:: Requirement ::
Please return only the lines from the one with "Home (591, 718)" through the final line of the data, unchanged, with pictures omitted.

(Collected data entries)
---------------

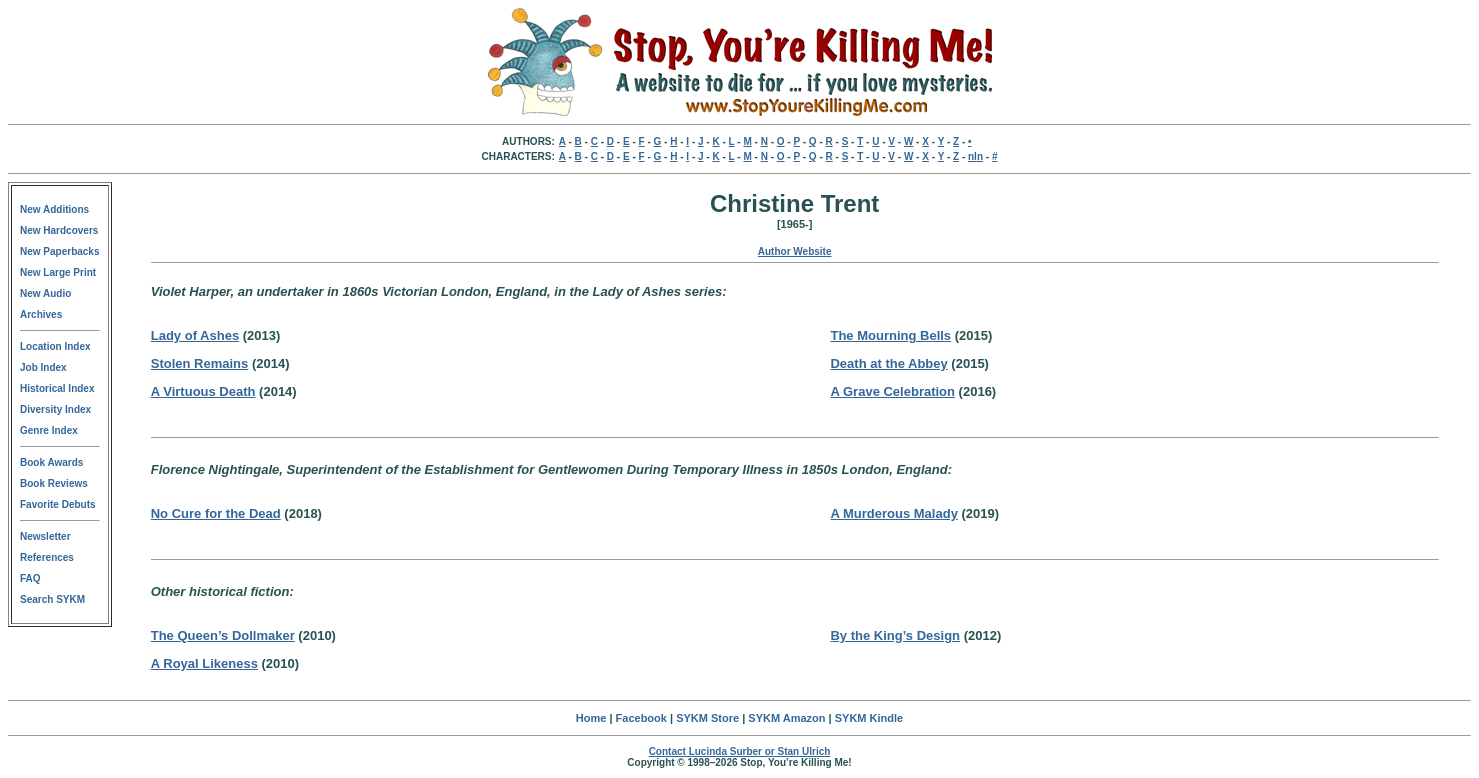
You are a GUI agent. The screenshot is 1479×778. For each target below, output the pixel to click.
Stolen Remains (200, 363)
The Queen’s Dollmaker (223, 635)
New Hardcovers (59, 230)
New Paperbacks (60, 251)
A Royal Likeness (204, 663)
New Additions (54, 209)
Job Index (43, 367)
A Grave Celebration (892, 391)
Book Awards (51, 462)
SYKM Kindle (869, 718)
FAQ (30, 578)
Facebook (641, 718)
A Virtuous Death (203, 391)
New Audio (45, 293)
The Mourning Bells (890, 335)
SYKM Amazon (786, 718)
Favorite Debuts (58, 504)
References (47, 557)
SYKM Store (707, 718)
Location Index (55, 346)
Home (591, 718)
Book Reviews (54, 483)
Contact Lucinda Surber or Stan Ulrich (740, 751)
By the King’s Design (895, 635)
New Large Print (58, 272)
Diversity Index (55, 409)
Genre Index (49, 430)
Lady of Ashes (195, 335)
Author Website (795, 251)
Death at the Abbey (888, 363)
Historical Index (57, 388)
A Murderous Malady (893, 513)
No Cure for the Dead (216, 513)
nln (975, 156)
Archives (41, 314)
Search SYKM (52, 599)
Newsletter (45, 536)
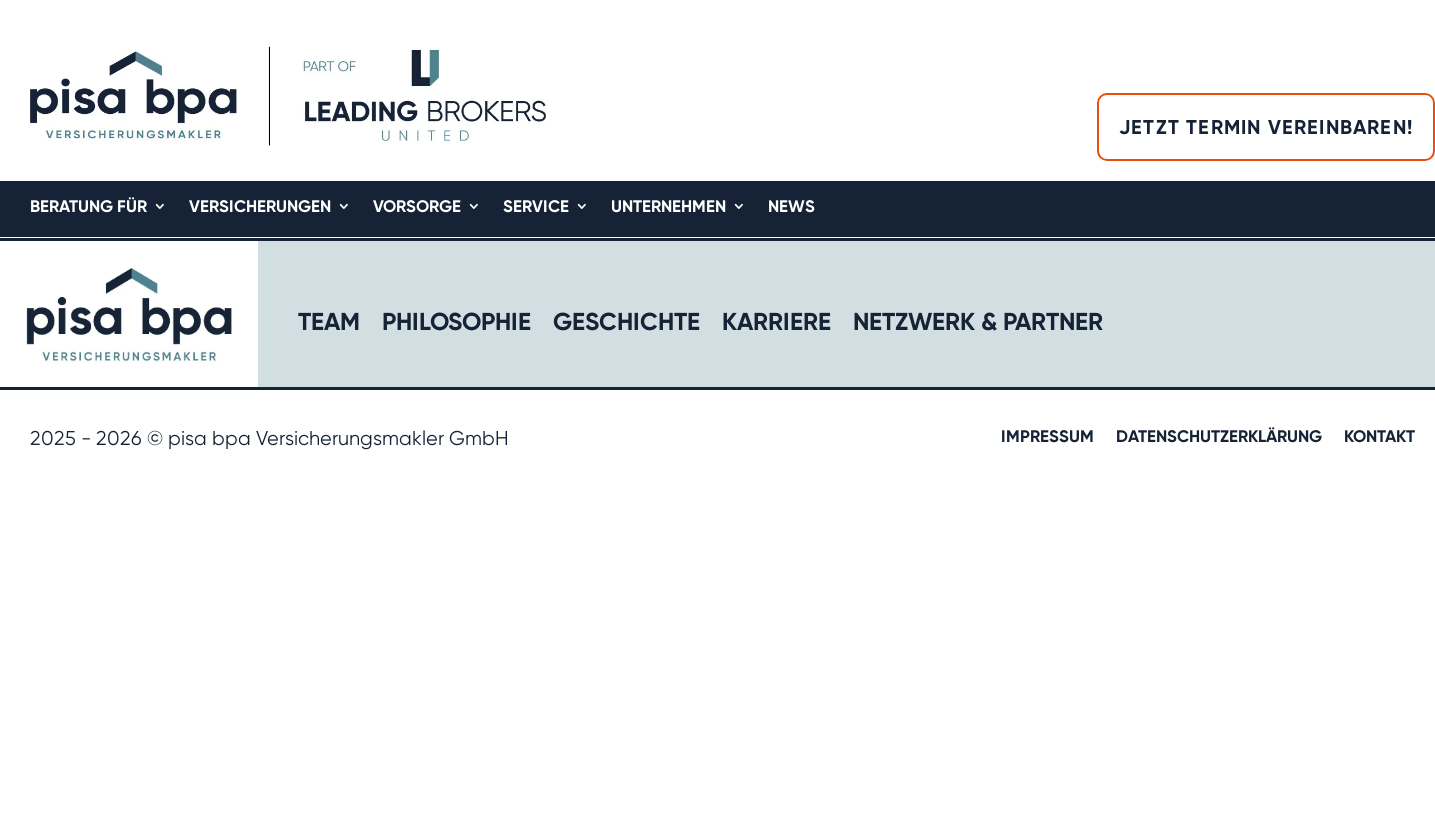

---------------

:: Result of the exercise ::
Home (591, 718)
Book Reviews (54, 483)
Contact Lucinda Surber or Stan Ulrich (740, 751)
By the King’s Design (895, 635)
New Large Print (58, 272)
Diversity Index (55, 409)
Genre Index (49, 430)
Lady of Ashes (195, 335)
Author Website (795, 251)
Death at the Abbey (888, 363)
Historical Index (57, 388)
A Murderous Malady (893, 513)
No Cure for the Dead (216, 513)
nln (975, 156)
Archives (41, 314)
Search SYKM (52, 599)
Newsletter (45, 536)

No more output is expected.